Casual summer movie audiences have most likely made up their minds about this one already, and June will likely have enough counter-programming to satisfy the crowds allergic to roving swarms of the undead. Judging from the early critical responses, there are two main factors about World War Z which may prove to be liabilities: the wild deviations from the beloved source novel and the marked lack of blood and guts.

Brad Pitt in the trailer for World War Z

The Max Brooks novel was a rare mix of suspense, cutting social commentary... and zombies.
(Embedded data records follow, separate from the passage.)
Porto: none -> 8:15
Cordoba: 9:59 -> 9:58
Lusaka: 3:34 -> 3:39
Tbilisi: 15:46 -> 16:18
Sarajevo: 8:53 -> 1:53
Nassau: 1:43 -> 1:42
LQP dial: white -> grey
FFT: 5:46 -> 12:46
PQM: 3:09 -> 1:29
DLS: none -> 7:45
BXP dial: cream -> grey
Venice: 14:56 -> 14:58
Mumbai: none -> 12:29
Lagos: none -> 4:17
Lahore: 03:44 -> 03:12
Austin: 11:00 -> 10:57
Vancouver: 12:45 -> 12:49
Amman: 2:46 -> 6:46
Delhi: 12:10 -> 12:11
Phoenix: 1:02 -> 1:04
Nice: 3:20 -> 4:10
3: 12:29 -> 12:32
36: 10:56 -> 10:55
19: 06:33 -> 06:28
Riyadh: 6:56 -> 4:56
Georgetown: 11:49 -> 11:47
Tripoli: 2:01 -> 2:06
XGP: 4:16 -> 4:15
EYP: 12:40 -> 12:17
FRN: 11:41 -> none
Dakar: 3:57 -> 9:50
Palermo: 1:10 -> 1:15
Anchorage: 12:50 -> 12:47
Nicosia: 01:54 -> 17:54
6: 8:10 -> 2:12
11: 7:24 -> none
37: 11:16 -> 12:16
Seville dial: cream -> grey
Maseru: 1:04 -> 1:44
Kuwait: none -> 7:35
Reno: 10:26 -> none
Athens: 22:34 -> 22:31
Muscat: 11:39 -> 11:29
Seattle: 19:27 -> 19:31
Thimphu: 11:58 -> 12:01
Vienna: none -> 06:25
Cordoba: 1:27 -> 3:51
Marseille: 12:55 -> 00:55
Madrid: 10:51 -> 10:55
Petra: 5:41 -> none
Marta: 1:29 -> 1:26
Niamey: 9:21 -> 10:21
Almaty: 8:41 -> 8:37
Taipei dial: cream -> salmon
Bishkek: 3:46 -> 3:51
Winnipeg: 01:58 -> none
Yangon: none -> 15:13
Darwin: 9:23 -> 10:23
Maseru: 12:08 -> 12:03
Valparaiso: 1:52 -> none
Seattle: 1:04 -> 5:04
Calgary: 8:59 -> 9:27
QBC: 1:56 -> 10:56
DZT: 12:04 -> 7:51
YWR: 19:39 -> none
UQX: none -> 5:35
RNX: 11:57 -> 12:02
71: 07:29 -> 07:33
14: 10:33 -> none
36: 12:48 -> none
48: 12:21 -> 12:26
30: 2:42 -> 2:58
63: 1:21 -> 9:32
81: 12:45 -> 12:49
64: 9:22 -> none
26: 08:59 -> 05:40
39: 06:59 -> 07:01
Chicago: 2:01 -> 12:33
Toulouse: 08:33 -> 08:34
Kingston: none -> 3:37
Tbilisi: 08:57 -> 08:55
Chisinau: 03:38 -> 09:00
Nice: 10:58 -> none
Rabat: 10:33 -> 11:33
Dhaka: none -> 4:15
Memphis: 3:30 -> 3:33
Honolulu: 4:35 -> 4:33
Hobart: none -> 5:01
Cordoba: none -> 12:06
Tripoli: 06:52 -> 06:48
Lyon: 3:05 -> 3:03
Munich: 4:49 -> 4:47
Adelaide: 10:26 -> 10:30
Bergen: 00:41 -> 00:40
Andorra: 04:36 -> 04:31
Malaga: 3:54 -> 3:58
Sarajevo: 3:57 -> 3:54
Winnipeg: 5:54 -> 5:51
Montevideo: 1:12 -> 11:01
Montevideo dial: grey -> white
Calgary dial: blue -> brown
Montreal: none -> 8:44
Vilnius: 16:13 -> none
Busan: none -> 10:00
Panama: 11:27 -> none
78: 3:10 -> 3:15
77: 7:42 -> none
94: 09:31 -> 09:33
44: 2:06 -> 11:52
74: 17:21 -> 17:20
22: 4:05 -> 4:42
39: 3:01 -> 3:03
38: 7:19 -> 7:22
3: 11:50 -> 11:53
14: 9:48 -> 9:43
The book was always going to be rough to adapt, give the multiple viewpoints, the episodic flashback structure, and the lack of a central protagonist. But a book is a book and a movie is a movie, and when word hit that it would become a blockbuster adaptation, smart fans knew to expect the filmmakers to take certain liberties.

The harder sell might be the lack of gore to the hardcore blood-and-guts crowd. While Zack Snyder's Dawn of the Dead remake was arguably responsible for the on-going zombie craze, and it was indeed a summer blockbuster hit, it was also gory as hell and didn't feature any A-list stars. This makes World War Z something of an anomaly. It certainly has a lot of ground to cover in order to just break even at the box office, but it will be fascinating to watch it's progress.